Lincoln Park ZooLights and Its More Than Two Million Lights Are Back

Daniel Hautzinger
Lincoln Park ZooLights. Photo: Lincoln Park Zoo
Over two million lights are used in Lincoln Park ZooLights. Photo: Lincoln Park Zoo

Planning and setting it up take the whole year. Some twenty-two people are required to erect and maintain it. 7,200 working hours are put into it. And it all leads to more than two million lights sparkling, dancing, and brilliantly illuminating the Lincoln Park Zoo for 35 of the darkest nights of the year.

ZooLights, which opened the day after Thanksgiving and continues through January 6 (find the schedule here), is a free-admission, beloved holiday tradition in Chicago, now in its 24th year. Last year, 600,000 people came to see the hundred-plus light displays, watch six to eight massive blocks of ice transformed into trees and animals by chainsaws every night, sip hot chocolate and mulled wine, and visit the animals at a time when it typically wouldn't occur to them. “We want people to have an unforgettable experience and come to the zoo during a time when they normally wouldn’t come, during the winter at nighttime,” says Josh Rupp, the Zoo’s Director of Events. “All the events we put on, including ZooLights, exist only to support the mission of the Zoo and its conservation and education efforts.”
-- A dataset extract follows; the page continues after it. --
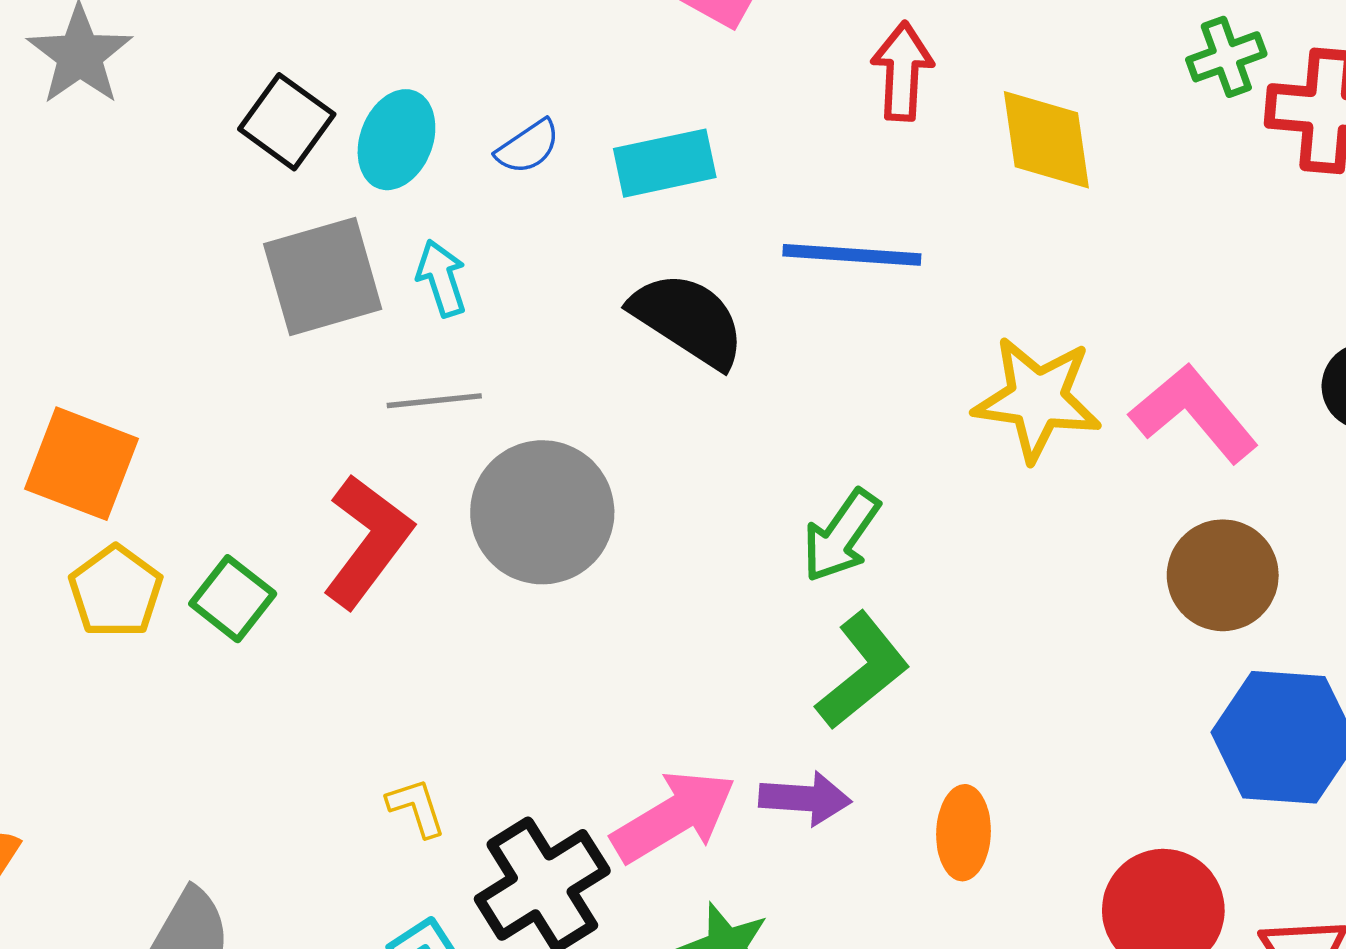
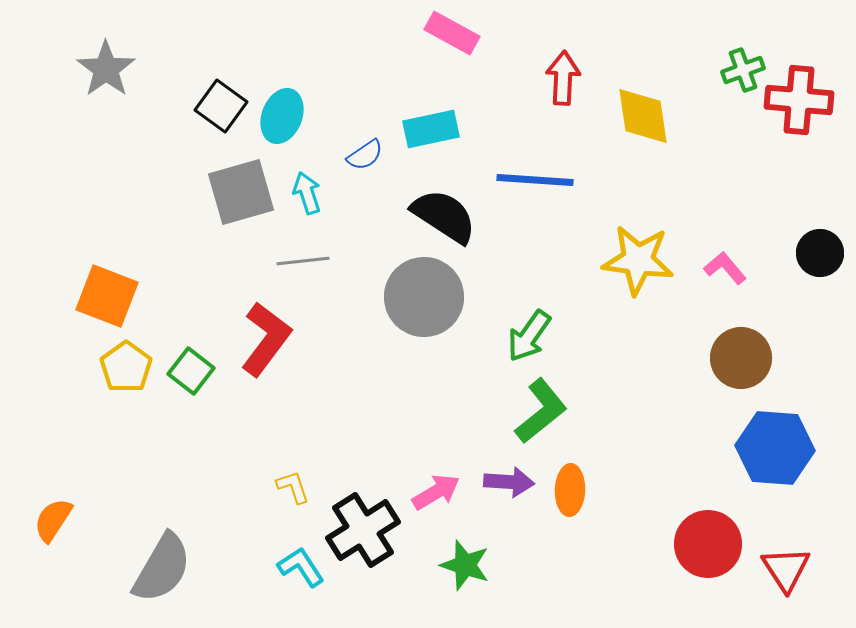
blue semicircle: (528, 147) -> (365, 155), moved
pink L-shape: (1194, 413) -> (725, 268), size x0.6
gray circle: (542, 512) -> (424, 297), moved
pink arrow: (674, 817) -> (436, 492), size x0.7
orange ellipse: (964, 833) -> (570, 490), moved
ZooLights zebras. Photo: Lincoln Park Zoo/Julia FullerAnimals from zebras to apes can be found in brilliant LEDs throughout the Zoo. Photo: Lincoln Park Zoo/Julia Fuller

So, despite the enormity of the ZooLights project, all of the displays and lights have to be organized around the animals and their care. “Our first priority is animal welfare,” Rupp says.
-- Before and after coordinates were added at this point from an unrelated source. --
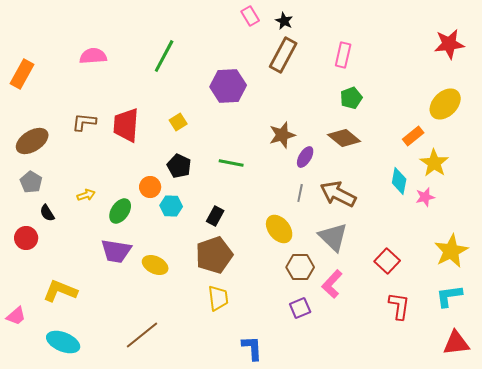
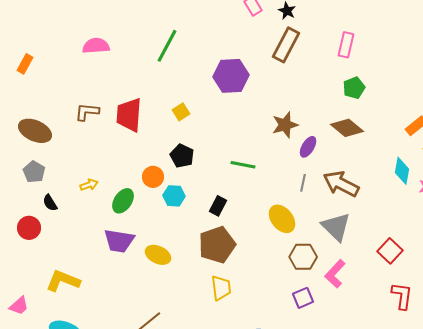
orange rectangle: (22, 74) -> (25, 64), size x0.7
brown ellipse: (32, 141) -> (35, 131), turned 56
green line: (231, 163) -> (243, 165), moved

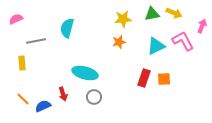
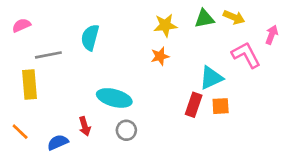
cyan triangle: (156, 46) -> (211, 78), moved
yellow rectangle: (22, 63) -> (29, 85), size x1.5
orange line: (23, 99) -> (20, 132), moved

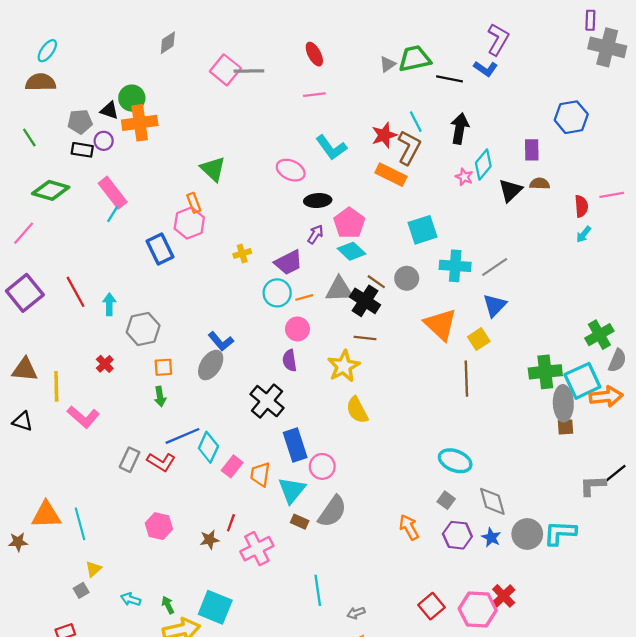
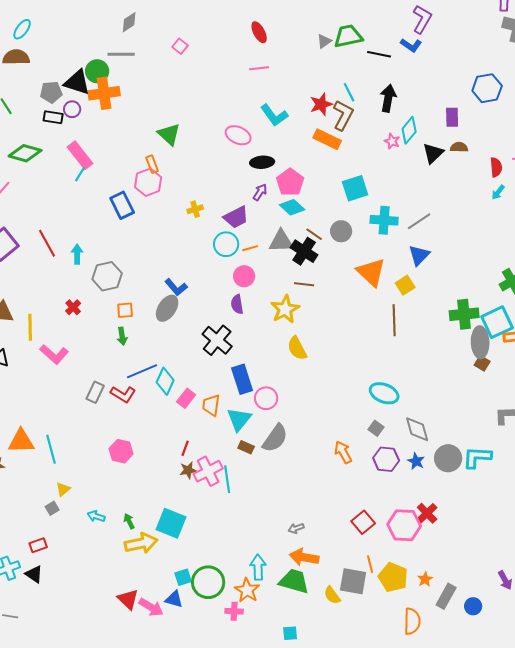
pink square: (225, 70) -> (180, 46), size x0.6
gray line: (249, 71) -> (121, 54), moved
black triangle: (109, 110) -> (77, 82), size x1.6
brown square: (566, 427) -> (482, 363), turned 35
brown star: (210, 540) -> (188, 470), moved
cyan line: (318, 590) -> (227, 479), moved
And animals, of course, are abundant in the light spectacles: alligators, apes, penguins, polar bears, zebras, and more creatures, all made out of LED lights, appear alongside whimsical holiday tableaux featuring gingerbread, evergreens, and Santa. Inside some of the Zoo’s buildings, such as the Helen Brach Primate House and the Regenstein Center for African Apes, visitors trying to warm up can find vintage ornament-inspired decorations and fun house mirrors, all designed by the Chicago-based firm Ivan Carlson & Associates. New this year are elaborate “dancing” displays set to holiday music on the South Lawn, rechristened the Wonderlawn, along with vivid up-lighting that highlights the Lawn’s natural trees.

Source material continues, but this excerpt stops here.